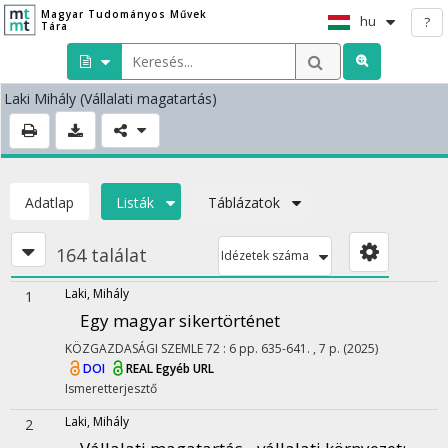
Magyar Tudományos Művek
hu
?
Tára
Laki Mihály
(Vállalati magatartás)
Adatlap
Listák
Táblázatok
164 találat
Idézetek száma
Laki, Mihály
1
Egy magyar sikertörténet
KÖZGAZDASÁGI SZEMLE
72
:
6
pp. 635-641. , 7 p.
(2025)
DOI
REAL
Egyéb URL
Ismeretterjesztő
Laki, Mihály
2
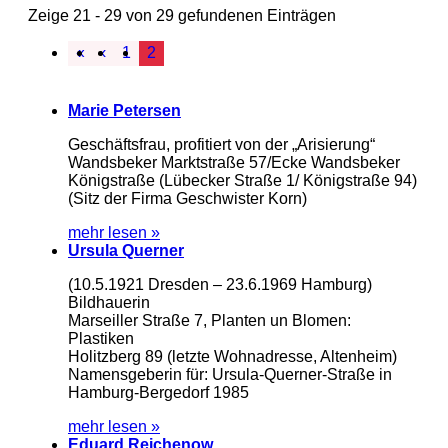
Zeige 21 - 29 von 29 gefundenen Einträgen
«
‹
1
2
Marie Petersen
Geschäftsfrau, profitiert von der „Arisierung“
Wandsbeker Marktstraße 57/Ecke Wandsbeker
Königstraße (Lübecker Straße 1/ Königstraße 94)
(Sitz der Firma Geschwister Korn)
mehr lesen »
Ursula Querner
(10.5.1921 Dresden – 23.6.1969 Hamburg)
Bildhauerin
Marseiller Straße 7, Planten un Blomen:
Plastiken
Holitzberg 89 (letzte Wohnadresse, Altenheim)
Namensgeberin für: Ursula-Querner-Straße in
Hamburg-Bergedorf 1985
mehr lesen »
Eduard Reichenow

════

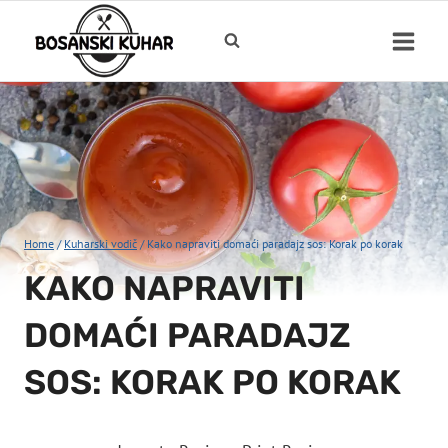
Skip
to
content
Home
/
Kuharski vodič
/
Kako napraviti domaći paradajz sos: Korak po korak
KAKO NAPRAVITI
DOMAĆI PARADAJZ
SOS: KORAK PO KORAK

════

§ What you will do
Only one stretch of the listing above is to be duplicated: the lines from the one containing "Ismeretterjesztő" through the one containing "Eduard Reichenow", both included. Copy them exactly, minus the pictures.

§ Response to this exercise
Ismeretterjesztő
Laki, Mihály
2
Zeige 21 - 29 von 29 gefundenen Einträgen
«
‹
1
2
Marie Petersen
Geschäftsfrau, profitiert von der „Arisierung“
Wandsbeker Marktstraße 57/Ecke Wandsbeker
Königstraße (Lübecker Straße 1/ Königstraße 94)
(Sitz der Firma Geschwister Korn)
mehr lesen »
Ursula Querner
(10.5.1921 Dresden – 23.6.1969 Hamburg)
Bildhauerin
Marseiller Straße 7, Planten un Blomen:
Plastiken
Holitzberg 89 (letzte Wohnadresse, Altenheim)
Namensgeberin für: Ursula-Querner-Straße in
Hamburg-Bergedorf 1985
mehr lesen »
Eduard Reichenow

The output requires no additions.